BRUXELLES – Un sospiro di sollievo, seppur cauto, si leva dalla comunità internazionale. Nella giornata di ieri, sono iniziati i lavori di riparazione di una linea elettrica ad alta tensione essenziale per la sicurezza della centrale nucleare di Zaporizhzhia, la più grande d’Europa, attualmente sotto il controllo delle forze russe. L’intervento è stato reso possibile da un cessate il fuoco locale, una “finestra di silenzio” come l’ha definita il Direttore Generale dell’Agenzia Internazionale per l’Energia Atomica (AIEA), Rafael Grossi, che ha mediato l’accordo tra le parti in conflitto.
Un team di ispettori dell’AIEA è presente sul posto per monitorare le operazioni, che si prevede dureranno alcuni giorni e sono considerate fondamentali per prevenire un potenziale incidente nucleare. La situazione dell’impianto, sebbene definita “stabile” da un portavoce della centrale citato dall’agenzia russa Ria Novosti, resta estremamente precaria. L’alimentazione elettrica esterna è vitale per garantire il funzionamento dei sistemi di raffreddamento dei sei reattori, attualmente in stato di “arresto a freddo” ma che necessitano comunque di un monitoraggio costante per evitare il surriscaldamento del combustibile nucleare.
Un’isola di tregua in un mare di guerra
L’accordo per il cessate il fuoco, circoscritto a un’area di circa un chilometro e mezzo attorno alla centrale, rappresenta un raro barlume di cooperazione in un conflitto che dura da quasi tre anni. Non è la prima volta che si tenta una tregua locale in questa zona ad altissimo rischio, ma i precedenti tentativi non sempre sono stati rispettati. La riuscita di questa operazione è quindi cruciale. La centrale di Zaporizhzhia, situata nella città di Enerhodar, prima dell’occupazione russa forniva circa il 20% dell’elettricità dell’Ucraina. Dall’inizio dell’invasione, l’impianto si è trovato più volte pericolosamente vicino al disastro, con ripetute interruzioni delle linee elettriche esterne che l’hanno costretta a fare affidamento su generatori diesel di emergenza, una soluzione non sostenibile a lungo termine.

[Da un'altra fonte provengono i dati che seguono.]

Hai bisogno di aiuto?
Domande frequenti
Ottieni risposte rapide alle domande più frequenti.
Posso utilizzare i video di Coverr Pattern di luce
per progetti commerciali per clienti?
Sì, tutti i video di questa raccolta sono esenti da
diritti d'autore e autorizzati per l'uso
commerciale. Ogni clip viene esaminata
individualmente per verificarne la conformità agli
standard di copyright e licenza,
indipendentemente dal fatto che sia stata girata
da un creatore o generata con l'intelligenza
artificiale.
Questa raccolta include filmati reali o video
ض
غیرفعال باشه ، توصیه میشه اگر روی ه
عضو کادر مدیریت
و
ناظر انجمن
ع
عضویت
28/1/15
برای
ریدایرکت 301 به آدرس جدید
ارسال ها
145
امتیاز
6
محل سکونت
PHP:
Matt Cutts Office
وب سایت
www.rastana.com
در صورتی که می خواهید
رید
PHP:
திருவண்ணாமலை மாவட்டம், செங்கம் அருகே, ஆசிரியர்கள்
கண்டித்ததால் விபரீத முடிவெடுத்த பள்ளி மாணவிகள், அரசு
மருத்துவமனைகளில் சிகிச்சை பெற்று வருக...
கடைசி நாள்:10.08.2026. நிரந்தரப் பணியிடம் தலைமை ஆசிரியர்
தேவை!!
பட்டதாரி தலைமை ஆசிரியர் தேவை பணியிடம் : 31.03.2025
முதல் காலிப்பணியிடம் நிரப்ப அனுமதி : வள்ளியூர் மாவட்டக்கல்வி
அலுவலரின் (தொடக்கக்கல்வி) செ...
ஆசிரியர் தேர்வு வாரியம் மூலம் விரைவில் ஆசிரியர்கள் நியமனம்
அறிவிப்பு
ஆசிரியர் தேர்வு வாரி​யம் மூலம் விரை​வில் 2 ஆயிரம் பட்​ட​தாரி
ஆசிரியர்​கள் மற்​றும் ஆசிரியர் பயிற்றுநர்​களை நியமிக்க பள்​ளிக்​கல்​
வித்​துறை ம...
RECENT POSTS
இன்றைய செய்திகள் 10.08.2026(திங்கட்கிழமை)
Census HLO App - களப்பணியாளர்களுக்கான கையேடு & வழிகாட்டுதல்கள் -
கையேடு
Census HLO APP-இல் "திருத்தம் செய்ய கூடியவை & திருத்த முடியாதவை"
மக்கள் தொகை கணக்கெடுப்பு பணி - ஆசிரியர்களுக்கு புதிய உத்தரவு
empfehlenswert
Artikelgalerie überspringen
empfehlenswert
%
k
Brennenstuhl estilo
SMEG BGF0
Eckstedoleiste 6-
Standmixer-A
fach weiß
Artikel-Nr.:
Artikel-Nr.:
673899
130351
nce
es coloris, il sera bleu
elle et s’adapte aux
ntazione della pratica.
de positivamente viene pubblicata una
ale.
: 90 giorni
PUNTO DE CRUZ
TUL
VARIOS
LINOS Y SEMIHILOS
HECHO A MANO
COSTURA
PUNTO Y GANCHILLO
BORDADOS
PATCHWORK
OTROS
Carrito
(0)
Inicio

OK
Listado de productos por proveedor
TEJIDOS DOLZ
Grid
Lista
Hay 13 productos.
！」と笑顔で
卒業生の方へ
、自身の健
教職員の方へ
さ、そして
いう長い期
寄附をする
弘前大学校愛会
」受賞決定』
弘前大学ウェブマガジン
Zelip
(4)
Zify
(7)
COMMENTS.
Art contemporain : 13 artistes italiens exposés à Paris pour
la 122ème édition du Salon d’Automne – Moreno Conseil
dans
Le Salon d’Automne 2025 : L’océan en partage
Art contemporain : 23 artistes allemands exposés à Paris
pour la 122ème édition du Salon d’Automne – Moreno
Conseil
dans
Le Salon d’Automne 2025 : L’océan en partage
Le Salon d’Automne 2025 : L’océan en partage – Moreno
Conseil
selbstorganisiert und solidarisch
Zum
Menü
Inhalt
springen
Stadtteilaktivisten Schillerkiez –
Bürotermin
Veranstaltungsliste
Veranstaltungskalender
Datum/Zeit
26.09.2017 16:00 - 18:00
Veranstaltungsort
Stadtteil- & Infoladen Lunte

Il nodo di Zaporizhzhia nei negoziati di pace
La sicurezza della centrale non è solo una questione tecnica, ma è diventata uno dei punti più spinosi e complessi nei negoziati per un piano di pace. Il destino dell’impianto è infatti uno dei temi centrali che verranno affrontati nell’imminente incontro in Florida tra il presidente ucraino Volodymyr Zelenskyy e l’ex presidente statunitense Donald Trump. Le posizioni, al momento, appaiono distanti. Kiev insiste sul ritorno della centrale sotto il pieno controllo ucraino, mentre circolano bozze di accordo che ipotizzano una gestione congiunta. In una bozza del piano di pace in 20 punti, si era parlato di un consorzio Ucraina-USA-Russia, un’ipotesi che Zelensky avrebbe già respinto, rilanciando per una gestione Kiev-Washington. Secondo le ultime indiscrezioni, il piano di pace sarebbe completo al 90%, ma i due nodi irrisolti riguarderebbero proprio la centrale di Zaporizhzhia e lo status dei territori occupati.
Il ruolo della diplomazia internazionale
Mentre i tecnici lavorano sotto la supervisione dell’AIEA, la diplomazia è in fermento. L’incontro tra Zelenskyy e Trump è visto come un momento potenzialmente decisivo. Trump, che ha recentemente avuto un colloquio telefonico anche con il presidente russo Vladimir Putin, si è detto convinto che entrambe le parti “vogliano un accordo”. Tuttavia, le dichiarazioni contrastanti e la complessità delle questioni sul tavolo rendono il percorso verso la pace ancora lungo e incerto. La comunità internazionale, con l’AIEA in prima linea, continua a premere per una soluzione che garantisca la sicurezza nucleare per l’Ucraina e per l’intera Europa, scongiurando una catastrofe le cui conseguenze sarebbero incalcolabili. La fragile tregua di Zaporizhzhia è un passo necessario, ma la stabilità a lungo termine potrà essere garantita solo da un accordo politico ampio e duraturo.